Es lo que anhelan los tesoreros de Estados Unidos cuando ofrecen
reprogramar la deuda externa a cambio del compromiso nacional de
aplicar un mismo programa de gobierno durante diez años por
lo menos, no importa si gobiernan radicales o peronistas.
Aunque pasan los años y cambian las condiciones, hay ciertos
conceptos que mantienen vigencia en la actualidad. Aldo Ferrer escribió
en 1983 Vivir con lo nuestro, para romper la trampa financiera y
construir la democracia, donde decía algo como esto: La
actual cesación de pagos compromete la posibilidad de ejecutar
una política económica que responda al interés
nacional. La opción es clara: el gobierno argentino se convierte
en un simple administrador de la deuda por cuenta y orden de la
banca acreedora o reasume el comando de la economía para
resolver la crisis desde una perspectiva nacional. Nada menos.
Ahora, con el auge de fraudes ideológicos, hay operadores
del gobierno y de los mercados que pretenden que servir a los deseos
de la banca acreedora consiste en vivir con lo nuestro.
Hoy, como entonces, la decisión es política antes
que económica y las elecciones son, quiéranlo o no
sus detractores, parte de esa determinación. Los llamados
economistas puros, cercanos a la antipolítica
de los mercados, quieren trastocar el sentido de las cosas con métodos
que fueron denunciados hace un año, en la Facultad de Ciencias
Económicas, por el investigador y economista francés
Robert Boyer: Han hecho un uso abusivo de las matemáticas,
impropio de un pensamiento que se pretenda científico, para
que la sociedad crea que es posible separar de ahí
su pureza la economía de los hechos reales
y así erigirse en los únicos poseedores de un saber
arcano. La política tiene la obligación de reasumir
el mando para reconciliar a la economía con la realidad social.
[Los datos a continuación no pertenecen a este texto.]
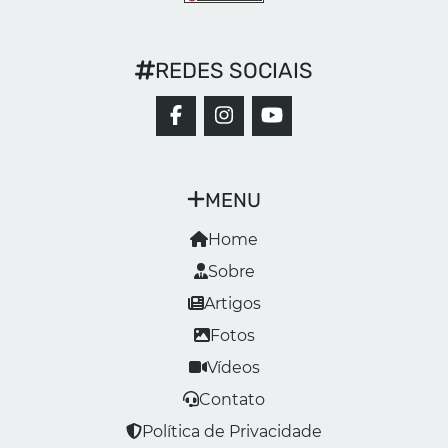
REDES SOCIAIS
MENU
Home
Sobre
Artigos
Fotos
Vídeos
Contato
Política de Privacidade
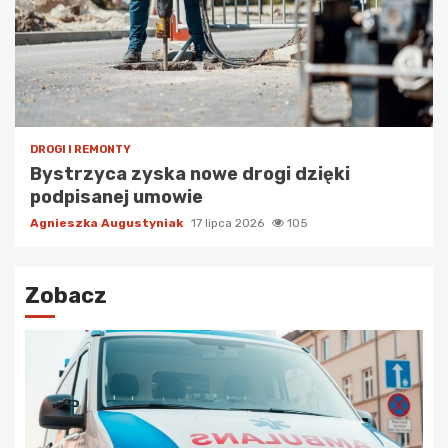
DROGI I REMONTY
Bystrzyca zyska nowe drogi dzięki
podpisanej umowie
Agnieszka Augustyniak
17 lipca 2026
105
Zobacz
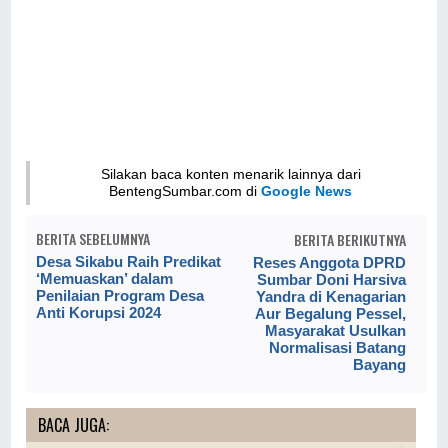
Silakan baca konten menarik lainnya dari
BentengSumbar.com di
Google News
BERITA SEBELUMNYA
BERITA BERIKUTNYA
Desa Sikabu Raih Predikat
Reses Anggota DPRD
‘Memuaskan’ dalam
Sumbar Doni Harsiva
Penilaian Program Desa
Yandra di Kenagarian
Anti Korupsi 2024
Aur Begalung Pessel,
Masyarakat Usulkan
Normalisasi Batang
Bayang
BACA JUGA:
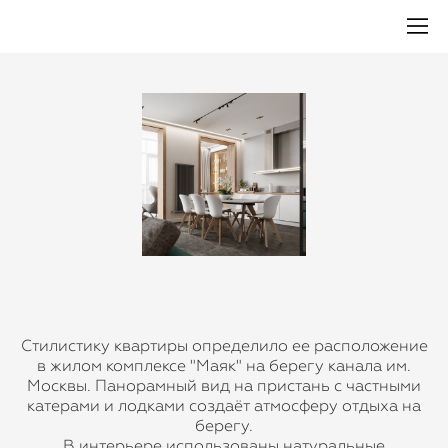
Стилистику квартиры определило ее расположение
в жилом комплексе "Маяк" на берегу канала им.
Москвы. Панорамный вид на пристань с частными
катерами и лодками создаёт атмосферу отдыха на
берегу.
В интерьере использованы натуральные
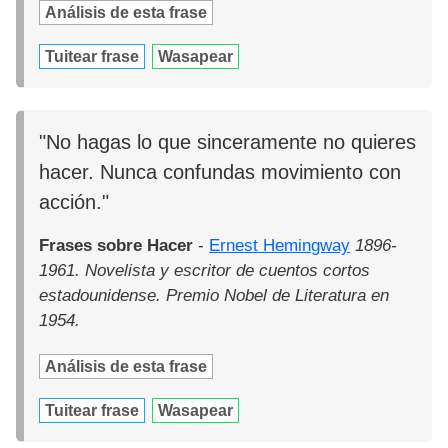
Análisis de esta frase
Tuitear frase
Wasapear
"No hagas lo que sinceramente no quieres
hacer. Nunca confundas movimiento con
acción."
Frases sobre Hacer
-
Ernest Hemingway
1896-
1961. Novelista y escritor de cuentos cortos
estadounidense. Premio Nobel de Literatura en
1954.
Análisis de esta frase
Tuitear frase
Wasapear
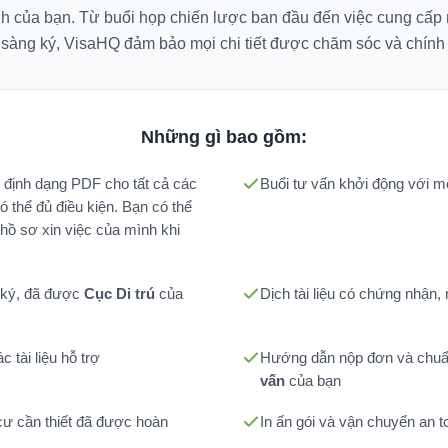
nh của bạn. Từ buổi họp chiến lược ban đầu đến việc cung cấp
 sàng ký, VisaHQ đảm bảo mọi chi tiết được chăm sóc và chính 
Những gì bao gồm:
ở định dạng PDF cho tất cả các
Buổi tư vấn khởi động với 
ó thể đủ điều kiện. Bạn có thể
hồ sơ xin việc của mình khi
 ký, đã được
Cục Di trú
của
Dịch tài liệu có chứng nhận, 
c tài liệu hỗ trợ
Hướng dẫn nộp đơn và chuẩ
vấn
của bạn
ư cần thiết đã được hoàn
In ấn gói và vận chuyển an 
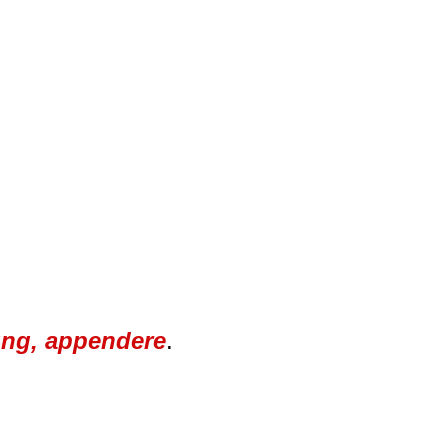
ung, appendere
.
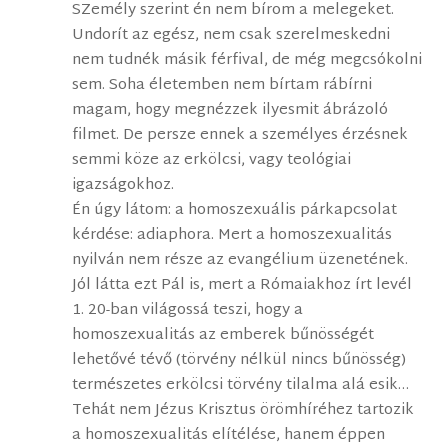
SZemély szerint én nem bírom a melegeket.
Undorít az egész, nem csak szerelmeskedni
nem tudnék másik férfival, de még megcsókolni
sem. Soha életemben nem bírtam rábírni
magam, hogy megnézzek ilyesmit ábrázoló
filmet. De persze ennek a személyes érzésnek
semmi köze az erkölcsi, vagy teológiai
igazságokhoz.
Én úgy látom: a homoszexuális párkapcsolat
kérdése: adiaphora. Mert a homoszexualitás
nyilván nem része az evangélium üzenetének.
Jól látta ezt Pál is, mert a Rómaiakhoz írt levél
1. 20-ban világossá teszi, hogy a
homoszexualitás az emberek bűnösségét
lehetővé tévő (törvény nélkül nincs bűnösség)
természetes erkölcsi törvény tilalma alá esik…
Tehát nem Jézus Krisztus örömhíréhez tartozik
a homoszexualitás elítélése, hanem éppen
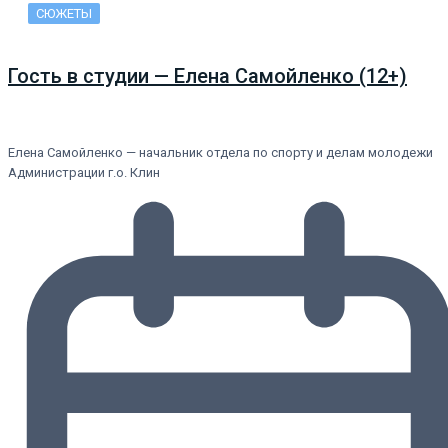
СЮЖЕТЫ
Гость в студии — Елена Самойленко (12+)
Елена Самойленко — начальник отдела по спорту и делам молодежи
Администрации г.о. Клин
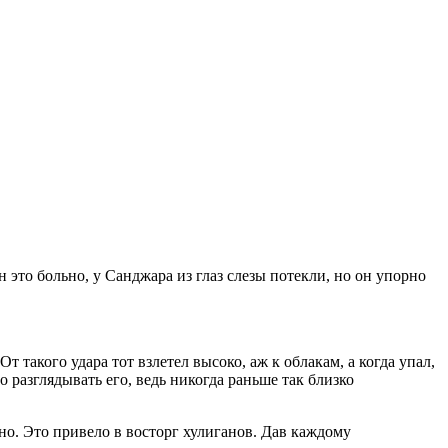
то больно, у Санджара из глаз слезы потекли, но он упорно
такого удара тот взлетел высоко, аж к облакам, а когда упал,
 разглядывать его, ведь никогда раньше так близко
о. Это привело в восторг хулиганов. Дав каждому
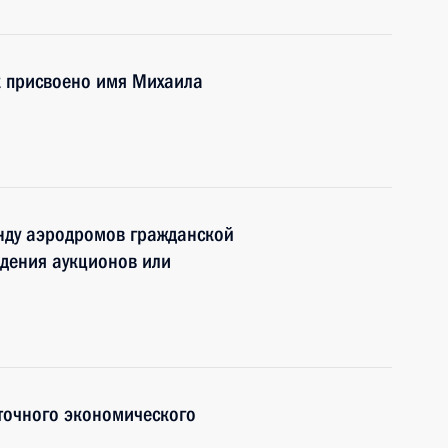
 присвоено имя Михаила
нду аэродромов гражданской
дения аукционов или
точного экономического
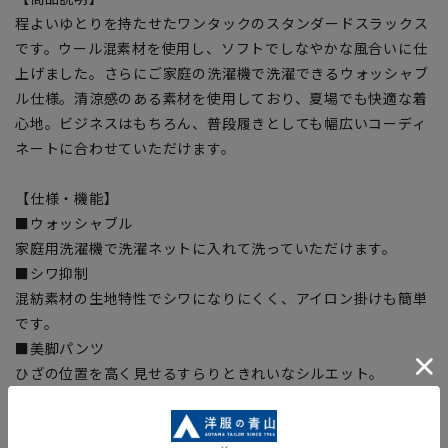
程よいゆとりを持たせたワンタックのスタンダードスラックス
です。ウール混素材を使用し、ソフトでしなやかな風合いに仕
上げました。さらにご家庭の洗濯機で洗濯できるウォッシャブ
ル仕様。清涼感のある素材を使用しており、夏場でも快適な着
心地。ビジネスはもちろん、普段履きとしても幅広いコーディ
ネートに合わせていただけます。
【仕様・機能】
■ウォッシャブル
家庭用洗濯機で洗濯ネットに入れて洗っていただけます。
■シワ抑制
混紡素材の生地特性でシワになりにくく、アイロン掛けも簡単
です。
■美脚パンツ
ひざの位置を高く見せるすらりときれいなシルエット。
■Plastics Smart
この商品はリサイクル原料を使用し、プラスチック・スマート
に賛同しています。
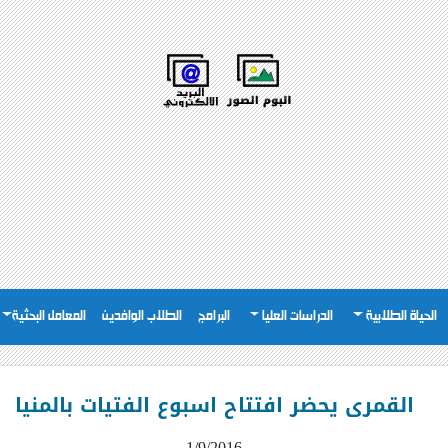
الحياة الطلابية
الدراسات العليا
البرامج
الطلاب الوافدين
المعامل البحثية
القمرى يحضر افتتاح اسبوع الفتيات بالمنيا
1/9/2016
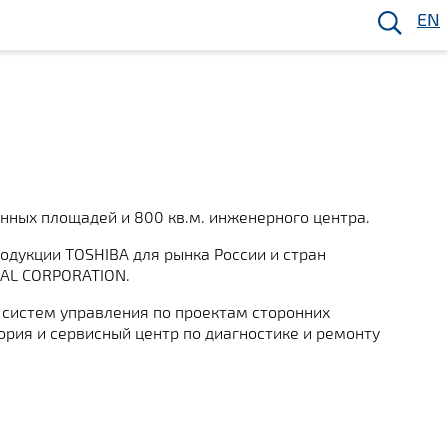
EN
енных площадей и 800 кв.м. инженерного центра.
одукции TOSHIBA для рынка России и стран
NAL CORPORATION.
 систем управления по проектам сторонних
ория и сервисный центр по диагностике и ремонту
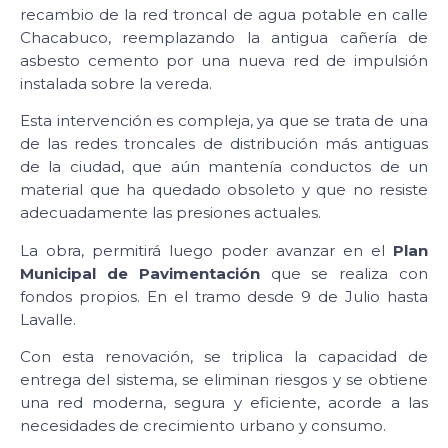
recambio de la red troncal de agua potable en calle
Chacabuco, reemplazando la antigua cañería de
asbesto cemento por una nueva red de impulsión
instalada sobre la vereda.
Esta intervención es compleja, ya que se trata de una
de las redes troncales de distribución más antiguas
de la ciudad, que aún mantenía conductos de un
material que ha quedado obsoleto y que no resiste
adecuadamente las presiones actuales.
La obra, permitirá luego poder avanzar en el
Plan
Municipal de Pavimentación
que se realiza con
fondos propios. En el tramo desde 9 de Julio hasta
Lavalle.
Con esta renovación, se triplica la capacidad de
entrega del sistema, se eliminan riesgos y se obtiene
una red moderna, segura y eficiente, acorde a las
necesidades de crecimiento urbano y consumo.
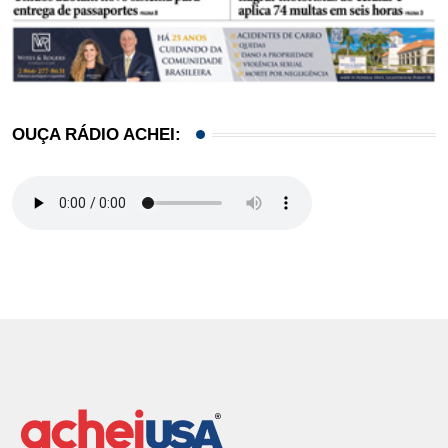
OUÇA RÁDIO ACHEI:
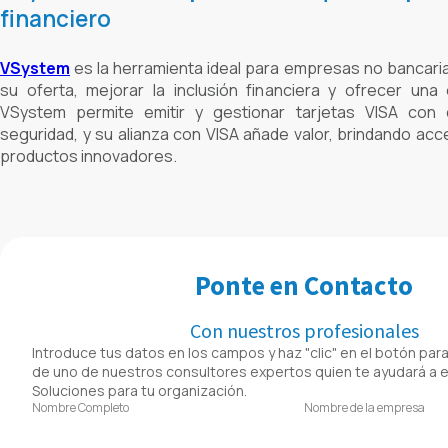
financiero
VSystem
es la herramienta ideal para empresas no bancari
su oferta, mejorar la inclusión financiera y ofrecer una 
VSystem permite emitir y gestionar tarjetas VISA con con
seguridad, y su alianza con VISA añade valor, brindando acc
productos innovadores.
Ponte en Contacto
Con nuestros profesionales
Introduce tus datos en los campos y haz "clic" en el botón para 
de uno de nuestros consultores expertos quien te ayudará a 
Soluciones para tu organización.
Nombre Completo
Nombre de la empresa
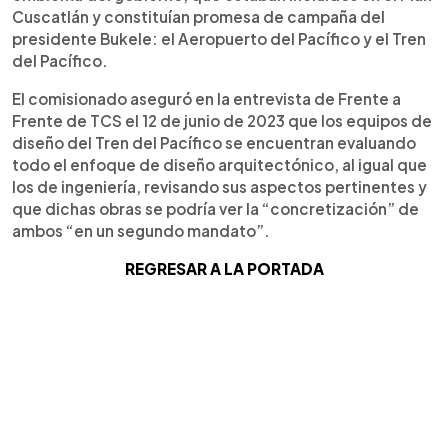
Cuscatlán y constituían promesa de campaña del
presidente Bukele: el Aeropuerto del Pacífico y el Tren
del Pacífico.
El comisionado aseguró en la entrevista de Frente a
Frente de TCS el 12 de junio de 2023 que los equipos de
diseño del Tren del Pacífico se encuentran evaluando
todo el enfoque de diseño arquitectónico, al igual que
los de ingeniería, revisando sus aspectos pertinentes y
que dichas obras se podría ver la “concretización” de
ambos “en un segundo mandato”.
REGRESAR A LA PORTADA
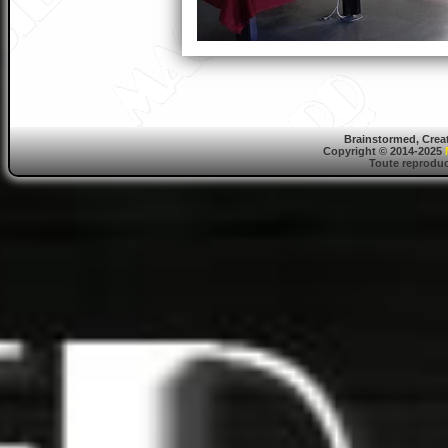
Brainstormed, Crea
Copyright © 2014-2025
Toute reproduct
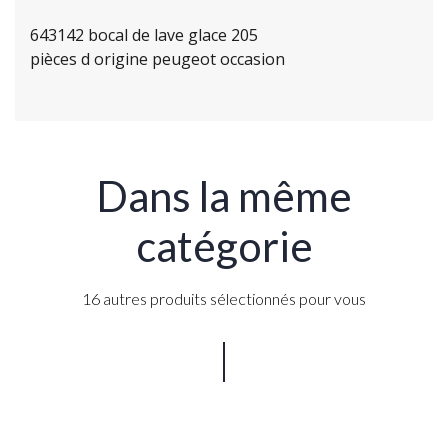
643142 bocal de lave glace 205
pièces d origine peugeot occasion
Dans la même
catégorie
16 autres produits sélectionnés pour vous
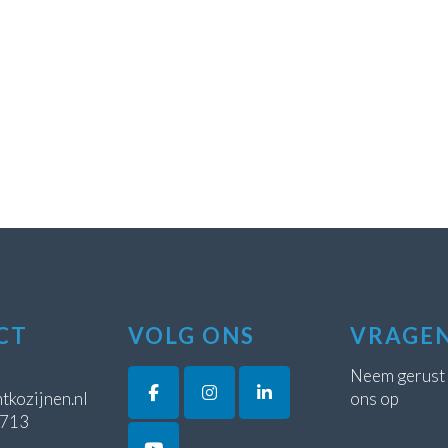
CT
VOLG ONS
VRAGE
Neem gerust
tkozijnen.nl
ons op
5713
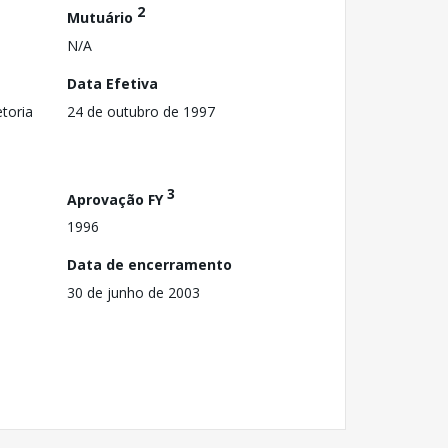
2
Mutuário
N/A
Data Efetiva
toria
24 de outubro de 1997
3
Aprovação FY
1996
Data de encerramento
30 de junho de 2003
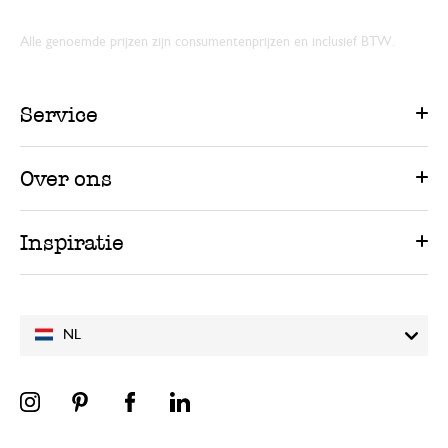
Alle genoemde prijzen zijn consumentenprijzen en inclusief BTW.
Service
Over ons
Inspiratie
NL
No es la única obligación pendiente. Poco menos de
treinta años atrás, un joven guerrillero preso en
Trelew, cuyos episodios más crueles fueron recordados este
mes, le escribió a su madre: No elegí la violencia
por la violencia, sino porque era el único camino que nos
quedaba. Vos me conocés, soy pacifista por naturaleza. Pero
no puedo quedarme cruzado de brazos cuando sé que la mortalidad
infantil ha aumentado más que en ningún otro país
del mundo durante los últimos cinco años: ya es del
cien por milen Salta y Jujuy, del setenta por mil en La Rioja. ¿Te
das cuenta? El gobierno reprime cualquier manifestación,
por chica que sea, así se trate de una manifestación
que hacen veinte obreros con hambre porque no pueden pagar la luz.
Mi obligación, nuestra obligación, es estar junto
a ellos, junto al pueblo, porque somos parte del pueblo. ¿Cuántos
jóvenes podrían repetir hoy las razones de esta carta?
Los que creen que no están dadas las condiciones,
que la historia no se repite, que la democracia llegó para
quedarse sin importar lo que se haga con ella, conocen poco de la
condición humana. La política también está
obligada a construir senderos pacíficos para las nuevas generaciones,
darles un sentido útil y apasionado a sus vidas, develar
el horizonte. En lugar de ensimismarse en el riesgo-país
es hora de pensar en el riesgo humano.